Three years in the Philippines, four in Nigeria and about 18 years in Cameroon. I’ve served with NAB throughout my life although I’ve been asked by many other missions to join them.
Q What surprised you the most once you began your work? What did you wish you knew beforehand?
It surprised me how some missionaries seem to actually avoid the national people and bury themselves in paper work and other missionaries. I wish I had known (and put the effort into) the importance of learning a bit of the local language.
Q What initial fears/concerns did you have about serving as a missionary overseas?
I thought I might be lonely and a failure (a disappointment to God) but God has always provided what I needed (especially friends) and even in our failures, God never stops loving us, cheering for us and encouraging us to try again.
Q What has been the most challenging aspect to your work?
Prioritizing my time! The urgent seems so…well, urgent. There’s always someone with a need at the door (maybe they’re a God-given interruption or are they a Satan-distraction?) or the rain is coming or the deadline is approaching. It’s hard to know what God’s priorities are and what are other people’s priorities (or mine). Finding time with God is a constant struggle.
Q What are some of the ways you have been affirmed in following God’s leading?
Oh my. I keep asking God if I should change direction and He keeps closing doors. I’ve had so many exciting possibilities come my way, but they are always for a season and then the door closes. It’s weird, but true.
Q What is something that would surprise others about mission work or the people you are called to serve?
People in Cameroon are just people. They are busy, have enough friends and have things to do. They don’t need you. They think all white people are rich (after all they have connections), don’t do manual labor and have few troubles. Because this is a communal society where people help each other (well, that’s the theory), if they become your friend you will help them.
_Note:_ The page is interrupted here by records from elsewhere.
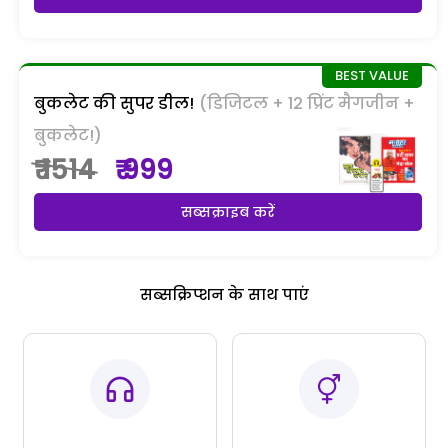
बुकलेट की सुपर डील!
(डिजिटल + 12 प्रिंट मैगजीन +
बुकलेट!)
₹ 1514
₹ 999
सब्सक्राइब करें
सब्सक्रिप्शन के साथ पाएं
To become your friend, they will try to please you and tell you what you want to hear (and leave out the part that might be disturbing). Peace and brotherhood is a much higher value than truth and fact among Christians and non-Christians alike. You think you are communicating because you’re speaking English, but you mean different things. My value of truth and fact (often spoken without love) has caused an equal amount of trouble and damaged relationships. Communication is harder than it looks and requires a great deal of grace, understanding and forgiveness.
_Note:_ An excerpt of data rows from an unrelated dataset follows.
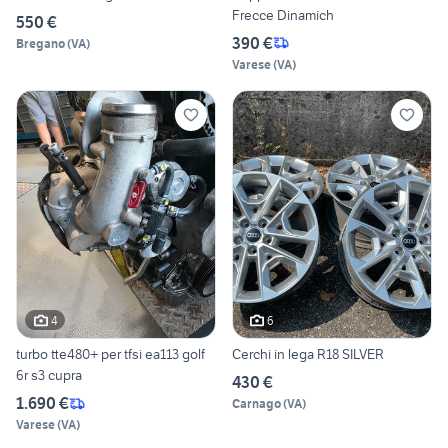
Frecce Dinamich
550 €
390 €
Bregano
(
VA
)
Varese
(
VA
)
4
6
turbo tte480+ per tfsi ea113 golf
Cerchi in lega R18 SILVER
6r s3 cupra
430 €
1.690 €
Carnago
(
VA
)
Varese
(
VA
)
Q What advice would you give to those considering overseas missions?
- Make sure that your relationship with God is between you and Him, not you and the worship time at church, you and your small group, you and your Christian radio station, you and your Ipod, etc. Pull out the crutches and make sure it’s between you and God.
- Make a friend that is not like you – different background, different values, different customs, maybe even a different way of communicating. Don’t patronize them or make them into a “project”. Become a friend.
Q How can people pray for you?
- My job involves travel which in every third world country is dangerous and living in different places make you vulnerable to illnesses in the area. I’m serious when I ask people to pray for safety and health.
- As I said earlier, I struggle with the tyranny of the urgent. I would value prayer that my walk with God be a priority.
- My job means that I often see people in a vulnerable place. Pray for wisdom, discernment and discretion. May I be an encouragement.